### The problem
Each line of the data below from the one holding "de domotique. Au début, j'av" to the one holding "Group) Nantais avant que je", inclusive, is to be reproduced exactly; no other line belongs in the answer.

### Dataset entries

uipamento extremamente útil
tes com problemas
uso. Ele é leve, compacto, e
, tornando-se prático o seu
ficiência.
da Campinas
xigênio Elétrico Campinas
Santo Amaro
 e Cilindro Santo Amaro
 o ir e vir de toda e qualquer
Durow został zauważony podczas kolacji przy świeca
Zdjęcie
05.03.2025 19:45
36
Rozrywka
* * *
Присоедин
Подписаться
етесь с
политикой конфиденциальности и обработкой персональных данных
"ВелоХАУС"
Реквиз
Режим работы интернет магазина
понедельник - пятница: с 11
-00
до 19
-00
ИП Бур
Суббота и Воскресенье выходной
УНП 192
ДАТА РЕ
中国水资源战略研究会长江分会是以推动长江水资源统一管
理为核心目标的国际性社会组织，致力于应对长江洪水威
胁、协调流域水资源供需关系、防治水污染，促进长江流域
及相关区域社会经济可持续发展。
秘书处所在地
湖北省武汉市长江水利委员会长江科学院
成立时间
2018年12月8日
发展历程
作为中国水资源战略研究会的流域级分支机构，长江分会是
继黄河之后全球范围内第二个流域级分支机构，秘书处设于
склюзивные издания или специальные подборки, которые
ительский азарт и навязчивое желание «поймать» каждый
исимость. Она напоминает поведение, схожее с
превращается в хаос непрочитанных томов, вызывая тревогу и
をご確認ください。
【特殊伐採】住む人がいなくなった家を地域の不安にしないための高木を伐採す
* * *
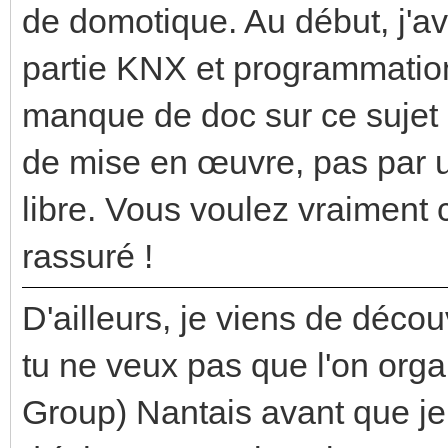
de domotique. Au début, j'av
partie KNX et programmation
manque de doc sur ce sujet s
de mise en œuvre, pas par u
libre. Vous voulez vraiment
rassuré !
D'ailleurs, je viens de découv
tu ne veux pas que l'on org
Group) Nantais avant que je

### Problem solution
de domotique. Au début, j'av
partie KNX et programmation
manque de doc sur ce sujet s
de mise en œuvre, pas par u
libre. Vous voulez vraiment
rassuré !
D'ailleurs, je viens de découv
tu ne veux pas que l'on org
Group) Nantais avant que je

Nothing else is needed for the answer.